(Collection entries)
___

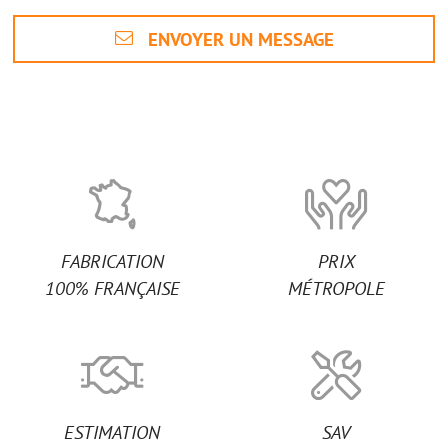
ENVOYER UN MESSAGE
FABRICATION
PRIX
100% FRANÇAISE
MÉTROPOLE
ESTIMATION
SAV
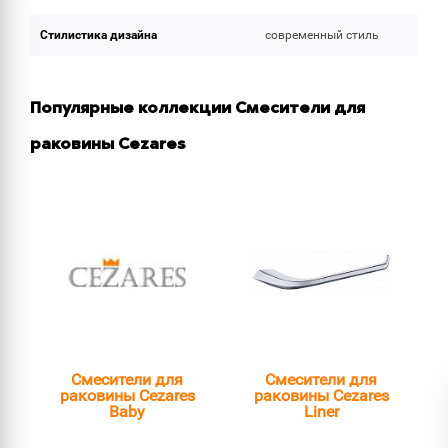
Стилистика дизайна
современный стиль
Популярные коллекции Смесители для
раковины Cezares
Смесители для
Смесители для
раковины Cezares
раковины Cezares
Baby
Liner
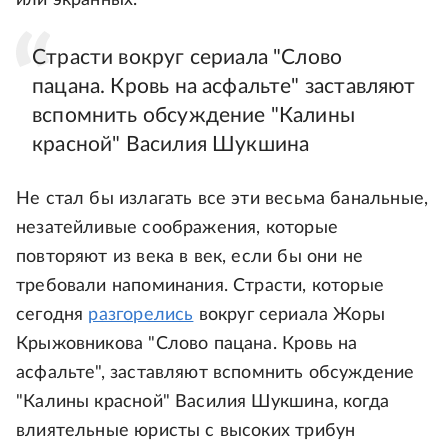
или экранных.
Страсти вокруг сериала "Слово
пацана. Кровь на асфальте" заставляют
вспомнить обсуждение "Калины
красной" Василия Шукшина
Не стал бы излагать все эти весьма банальные,
незатейливые соображения, которые
повторяют из века в век, если бы они не
требовали напоминания. Страсти, которые
сегодня
разгорелись
вокруг сериала Жоры
Крыжовникова "Слово пацана. Кровь на
асфальте", заставляют вспомнить обсуждение
"Калины красной" Василия Шукшина, когда
влиятельные юристы с высоких трибун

___

--- Exercise goal ---
With the pictures left out, write out all of the data exactly.

--- Completed task ---
ENVOYER UN MESSAGE
FABRICATION
PRIX
100% FRANÇAISE
MÉTROPOLE
ESTIMATION
SAV
Стилистика дизайна
современный стиль
Популярные коллекции Смесители для
раковины Cezares
Смесители для
Смесители для
раковины Cezares
раковины Cezares
Baby
Liner
или экранных.
Страсти вокруг сериала "Слово
пацана. Кровь на асфальте" заставляют
вспомнить обсуждение "Калины
красной" Василия Шукшина
Не стал бы излагать все эти весьма банальные,
незатейливые соображения, которые
повторяют из века в век, если бы они не
требовали напоминания. Страсти, которые
сегодня
разгорелись
вокруг сериала Жоры
Крыжовникова "Слово пацана. Кровь на
асфальте", заставляют вспомнить обсуждение
"Калины красной" Василия Шукшина, когда
влиятельные юристы с высоких трибун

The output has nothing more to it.